"""

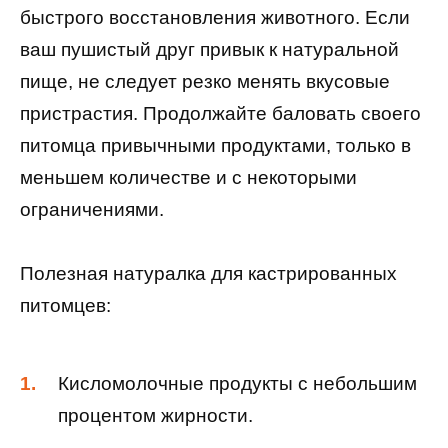
быстрого восстановления животного. Если
ваш пушистый друг привык к натуральной
пище, не следует резко менять вкусовые
пристрастия. Продолжайте баловать своего
питомца привычными продуктами, только в
меньшем количестве и с некоторыми
ограничениями.
Полезная натуралка для кастрированных
питомцев:
Кисломолочные продукты с небольшим
процентом жирности.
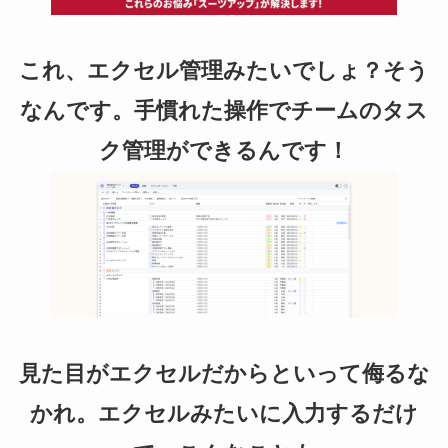
これ、エクセル管理みたいでしょ？そう
なんです。手慣れた操作でチームのタス
ク管理ができるんです！
見た目がエクセルだからといって侮るな
かれ。エクセルみたいに入力するだけ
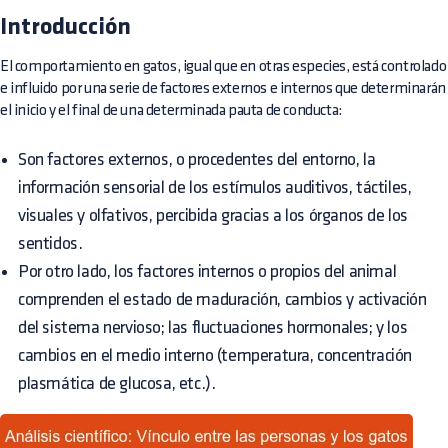
Introducción
El comportamiento en gatos, igual que en otras especies, está controlado
e influido por una serie de factores externos e internos que determinarán
el inicio y el final de una determinada pauta de conducta:
Son factores externos, o procedentes del entorno, la
información sensorial de los estímulos auditivos, táctiles,
visuales y olfativos, percibida gracias a los órganos de los
sentidos.
Por otro lado, los factores internos o propios del animal
comprenden el estado de maduración, cambios y activación
del sistema nervioso; las fluctuaciones hormonales; y los
cambios en el medio interno (temperatura, concentración
plasmática de glucosa, etc.).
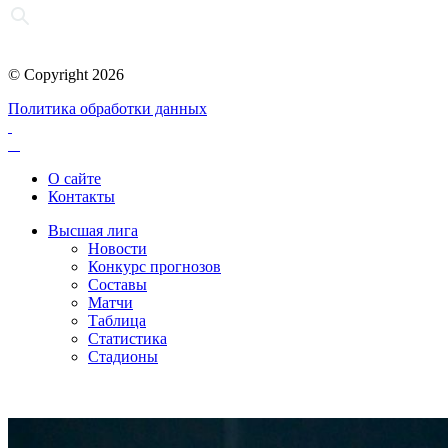
© Copyright 2026
Политика обработки данных
О сайте
Контакты
Высшая лига
Новости
Конкурс прогнозов
Составы
Матчи
Таблица
Статистика
Стадионы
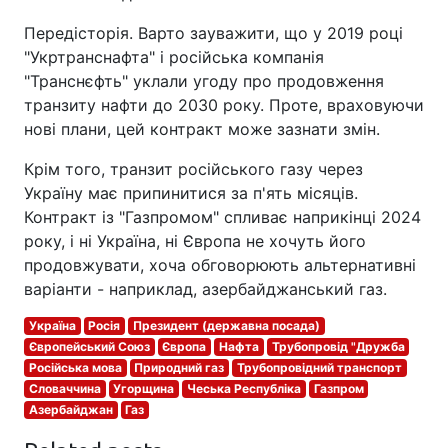
Передісторія. Варто зауважити, що у 2019 році
"Укртранснафта" і російська компанія
"Транснєфть" уклали угоду про продовження
транзиту нафти до 2030 року. Проте, враховуючи
нові плани, цей контракт може зазнати змін.
Крім того, транзит російського газу через
Україну має припинитися за п'ять місяців.
Контракт із "Газпромом" спливає наприкінці 2024
року, і ні Україна, ні Європа не хочуть його
продовжувати, хоча обговорюють альтернативні
варіанти - наприклад, азербайджанський газ.
Україна
Росія
Президент (державна посада)
Європейський Союз
Європа
Нафта
Трубопровід "Дружба
Російська мова
Природний газ
Трубопровідний транспорт
Словаччина
Угорщина
Чеська Республіка
Газпром
Азербайджан
Газ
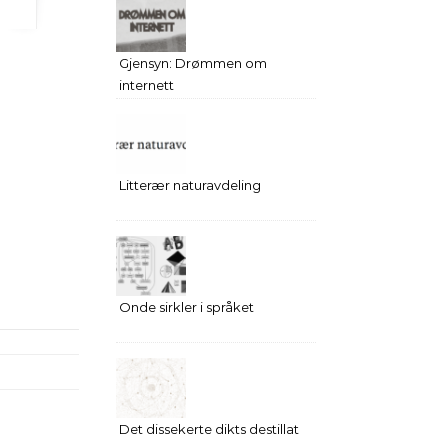
Gjensyn: Drømmen om
internett
Litterær naturavdeling
Onde sirkler i språket
Det dissekerte dikts destillat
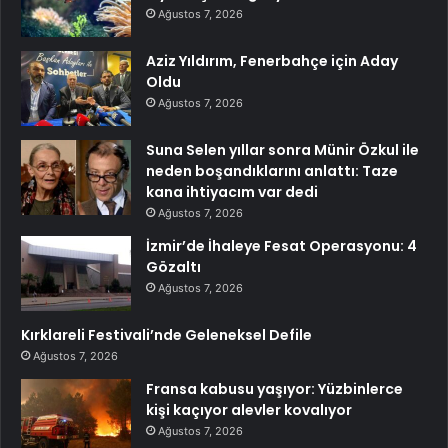
Ağustos 7, 2026
Aziz Yıldırım, Fenerbahçe için Aday
Oldu
Ağustos 7, 2026
Suna Selen yıllar sonra Münir Özkul ile
neden boşandıklarını anlattı: Taze
kana ihtiyacım var dedi
Ağustos 7, 2026
İzmir’de İhaleye Fesat Operasyonu: 4
Gözaltı
Ağustos 7, 2026
Kırklareli Festivali’nde Geleneksel Defile
Ağustos 7, 2026
Fransa kabusu yaşıyor: Yüzbinlerce
kişi kaçıyor alevler kovalıyor
Ağustos 7, 2026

"""

**Problem description**: Give again, exactly as written above, every line from the one holding "見た目がエクセルだからといって侮るな" to the one holding "року, і ні Україна, ні Європа не хочуть його", with both ends kept and the pictures left out.

**Written answer**:
見た目がエクセルだからといって侮るな
かれ。エクセルみたいに入力するだけ
Introducción
El comportamiento en gatos, igual que en otras especies, está controlado
e influido por una serie de factores externos e internos que determinarán
el inicio y el final de una determinada pauta de conducta:
Son factores externos, o procedentes del entorno, la
información sensorial de los estímulos auditivos, táctiles,
visuales y olfativos, percibida gracias a los órganos de los
sentidos.
Por otro lado, los factores internos o propios del animal
comprenden el estado de maduración, cambios y activación
del sistema nervioso; las fluctuaciones hormonales; y los
cambios en el medio interno (temperatura, concentración
plasmática de glucosa, etc.).
© Copyright 2026
Политика обработки данных
О сайте
Контакты
Высшая лига
Новости
Конкурс прогнозов
Составы
Матчи
Таблица
Статистика
Стадионы
Передісторія. Варто зауважити, що у 2019 році
"Укртранснафта" і російська компанія
"Транснєфть" уклали угоду про продовження
транзиту нафти до 2030 року. Проте, враховуючи
нові плани, цей контракт може зазнати змін.
Крім того, транзит російського газу через
Україну має припинитися за п'ять місяців.
Контракт із "Газпромом" спливає наприкінці 2024
року, і ні Україна, ні Європа не хочуть його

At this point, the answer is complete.